[[ Data records open ]]
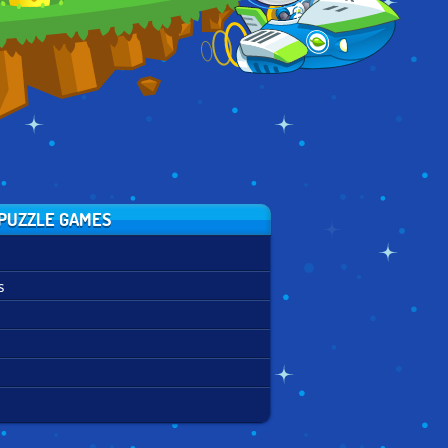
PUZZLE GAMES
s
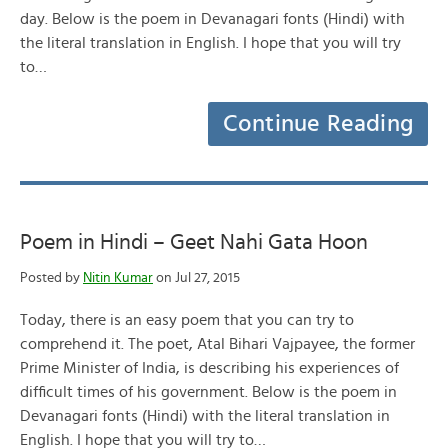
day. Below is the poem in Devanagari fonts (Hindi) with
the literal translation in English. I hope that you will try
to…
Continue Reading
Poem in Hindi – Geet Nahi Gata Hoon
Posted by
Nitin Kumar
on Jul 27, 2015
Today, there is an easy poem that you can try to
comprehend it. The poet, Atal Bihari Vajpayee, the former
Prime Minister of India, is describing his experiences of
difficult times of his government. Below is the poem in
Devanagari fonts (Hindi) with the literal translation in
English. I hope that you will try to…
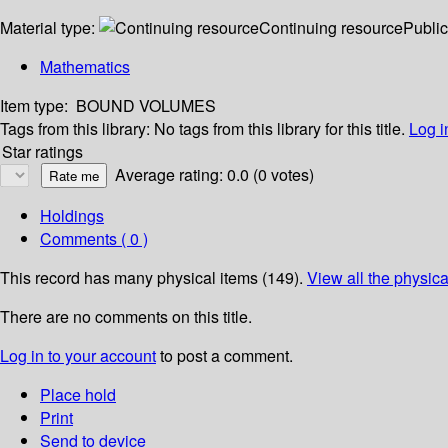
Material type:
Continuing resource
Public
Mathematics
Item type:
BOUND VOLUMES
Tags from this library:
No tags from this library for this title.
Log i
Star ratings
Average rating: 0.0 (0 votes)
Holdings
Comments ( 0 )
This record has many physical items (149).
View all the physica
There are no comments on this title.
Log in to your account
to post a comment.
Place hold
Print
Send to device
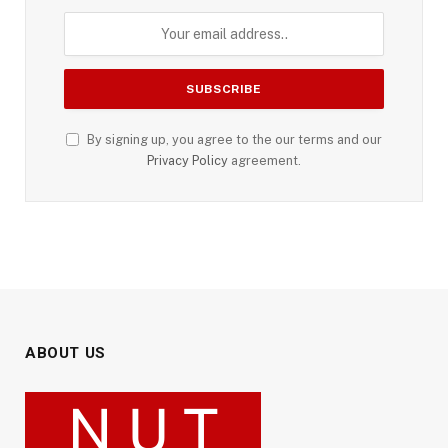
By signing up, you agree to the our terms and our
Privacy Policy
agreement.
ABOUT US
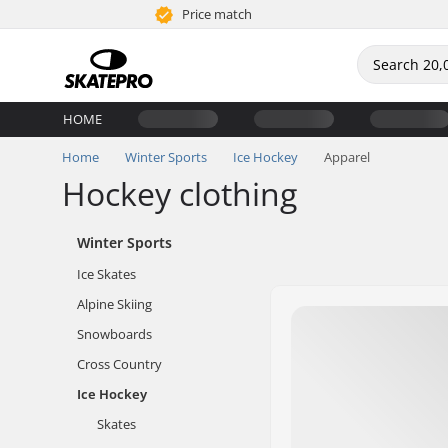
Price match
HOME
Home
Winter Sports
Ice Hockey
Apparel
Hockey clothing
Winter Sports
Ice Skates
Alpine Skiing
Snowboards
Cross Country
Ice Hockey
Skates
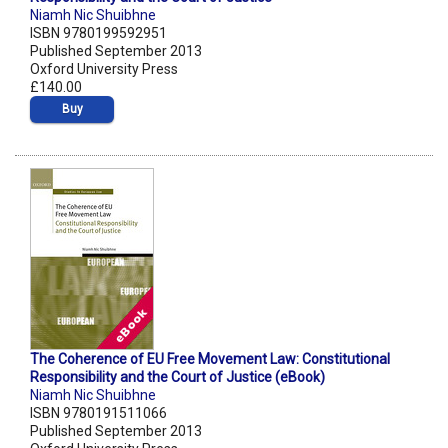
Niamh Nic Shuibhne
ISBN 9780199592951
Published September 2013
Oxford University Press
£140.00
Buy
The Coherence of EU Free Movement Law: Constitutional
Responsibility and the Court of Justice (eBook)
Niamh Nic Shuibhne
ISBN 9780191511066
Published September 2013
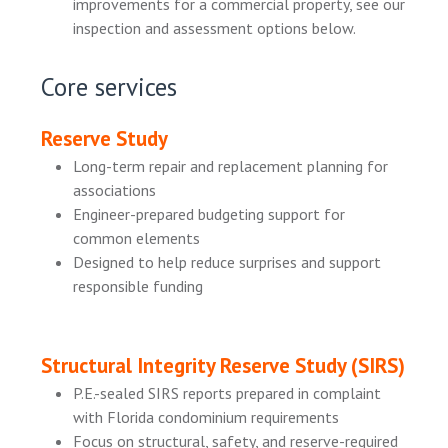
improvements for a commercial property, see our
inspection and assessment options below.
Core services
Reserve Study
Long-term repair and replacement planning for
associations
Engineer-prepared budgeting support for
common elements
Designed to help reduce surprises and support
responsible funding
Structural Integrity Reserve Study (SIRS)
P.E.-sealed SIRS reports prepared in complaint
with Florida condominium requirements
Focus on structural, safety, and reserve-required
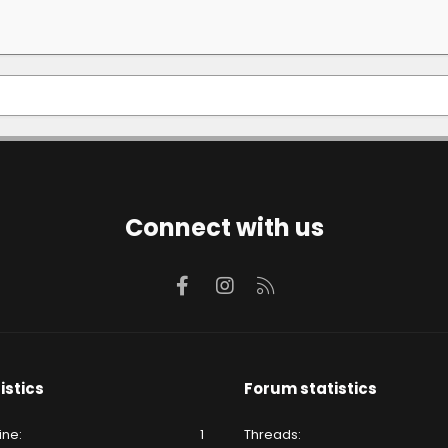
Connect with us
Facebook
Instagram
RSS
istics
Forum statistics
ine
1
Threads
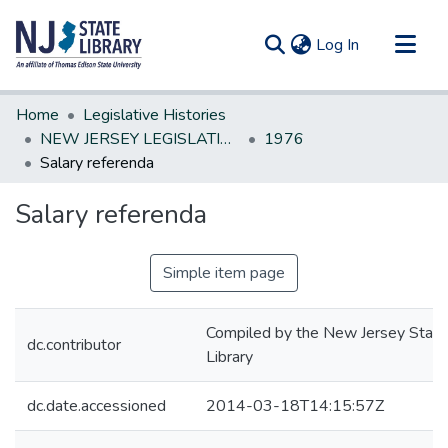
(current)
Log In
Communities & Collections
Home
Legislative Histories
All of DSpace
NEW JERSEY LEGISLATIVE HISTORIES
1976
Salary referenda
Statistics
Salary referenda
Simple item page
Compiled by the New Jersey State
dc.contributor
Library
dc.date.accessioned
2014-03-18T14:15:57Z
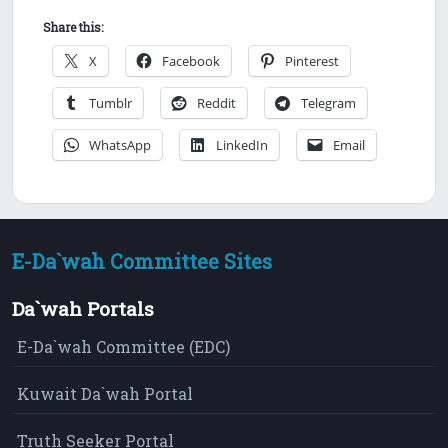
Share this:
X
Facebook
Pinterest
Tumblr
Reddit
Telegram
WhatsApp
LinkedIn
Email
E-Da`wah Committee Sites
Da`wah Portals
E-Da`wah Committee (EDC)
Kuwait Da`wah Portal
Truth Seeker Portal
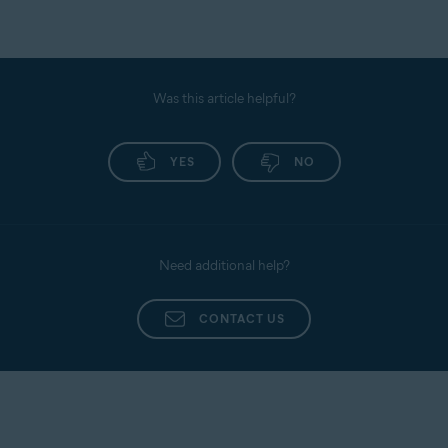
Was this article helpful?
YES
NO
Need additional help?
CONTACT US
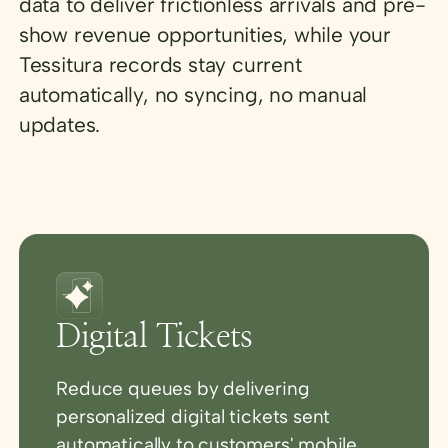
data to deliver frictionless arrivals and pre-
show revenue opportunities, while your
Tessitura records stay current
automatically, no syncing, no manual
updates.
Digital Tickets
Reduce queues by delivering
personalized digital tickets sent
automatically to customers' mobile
[[ Data records closed ]]
[[ Data records open ]]
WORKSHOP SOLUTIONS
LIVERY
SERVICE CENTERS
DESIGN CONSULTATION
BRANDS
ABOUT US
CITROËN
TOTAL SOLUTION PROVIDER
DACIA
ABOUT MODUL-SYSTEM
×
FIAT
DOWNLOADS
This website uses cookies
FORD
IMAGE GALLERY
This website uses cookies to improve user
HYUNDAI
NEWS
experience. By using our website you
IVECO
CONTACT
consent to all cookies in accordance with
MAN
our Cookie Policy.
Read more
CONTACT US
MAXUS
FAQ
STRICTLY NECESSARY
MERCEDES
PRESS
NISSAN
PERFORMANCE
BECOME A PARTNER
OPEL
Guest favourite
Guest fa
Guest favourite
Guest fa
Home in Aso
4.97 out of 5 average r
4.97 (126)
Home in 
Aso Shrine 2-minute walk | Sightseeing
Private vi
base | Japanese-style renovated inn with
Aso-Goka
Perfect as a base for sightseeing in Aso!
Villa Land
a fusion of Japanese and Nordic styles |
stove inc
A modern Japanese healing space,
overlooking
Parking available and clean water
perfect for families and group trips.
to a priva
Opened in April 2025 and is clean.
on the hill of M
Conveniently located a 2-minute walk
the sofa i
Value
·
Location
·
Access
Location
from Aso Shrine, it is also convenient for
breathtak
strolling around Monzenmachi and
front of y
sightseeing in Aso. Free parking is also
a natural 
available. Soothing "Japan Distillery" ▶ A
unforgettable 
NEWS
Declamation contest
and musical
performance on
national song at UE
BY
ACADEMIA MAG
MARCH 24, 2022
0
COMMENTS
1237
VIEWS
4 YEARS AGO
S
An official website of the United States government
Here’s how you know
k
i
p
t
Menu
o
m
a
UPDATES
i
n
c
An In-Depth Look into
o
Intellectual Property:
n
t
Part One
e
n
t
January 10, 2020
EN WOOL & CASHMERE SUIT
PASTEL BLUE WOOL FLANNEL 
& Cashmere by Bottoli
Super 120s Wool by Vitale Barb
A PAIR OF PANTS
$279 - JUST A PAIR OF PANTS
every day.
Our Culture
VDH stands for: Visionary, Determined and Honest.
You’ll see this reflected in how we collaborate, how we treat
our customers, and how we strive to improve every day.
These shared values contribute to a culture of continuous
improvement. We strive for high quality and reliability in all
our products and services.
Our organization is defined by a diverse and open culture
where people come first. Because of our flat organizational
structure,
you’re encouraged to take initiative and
[[ Data records closed ]]
[[ Data records open ]]
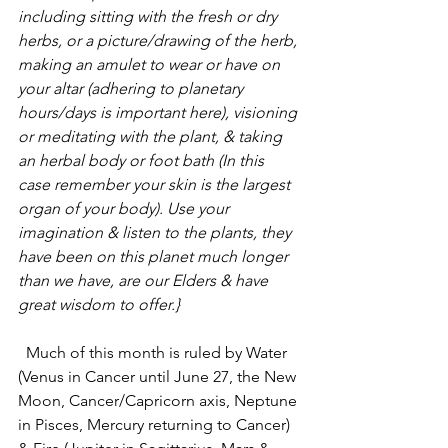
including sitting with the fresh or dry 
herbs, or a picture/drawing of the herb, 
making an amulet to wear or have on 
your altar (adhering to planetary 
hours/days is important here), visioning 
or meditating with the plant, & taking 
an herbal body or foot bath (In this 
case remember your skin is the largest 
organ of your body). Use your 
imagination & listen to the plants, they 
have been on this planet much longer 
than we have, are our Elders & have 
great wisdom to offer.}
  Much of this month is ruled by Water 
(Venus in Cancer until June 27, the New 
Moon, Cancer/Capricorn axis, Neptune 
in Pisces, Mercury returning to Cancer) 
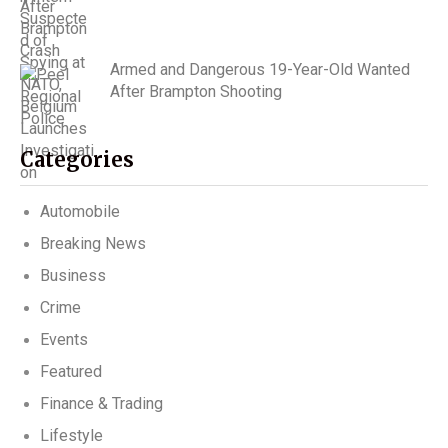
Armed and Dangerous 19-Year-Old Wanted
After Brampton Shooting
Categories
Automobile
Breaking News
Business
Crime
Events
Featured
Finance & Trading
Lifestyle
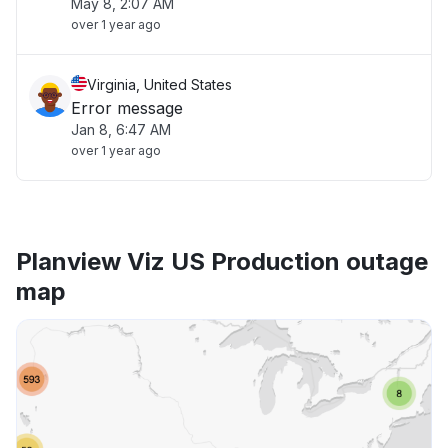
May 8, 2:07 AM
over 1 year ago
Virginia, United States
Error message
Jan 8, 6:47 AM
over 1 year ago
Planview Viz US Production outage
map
[[ Data records closed ]]
## Work instructions:
The expected answer is a number and nothing else: how many lines above include the word "available".

## Your response:
2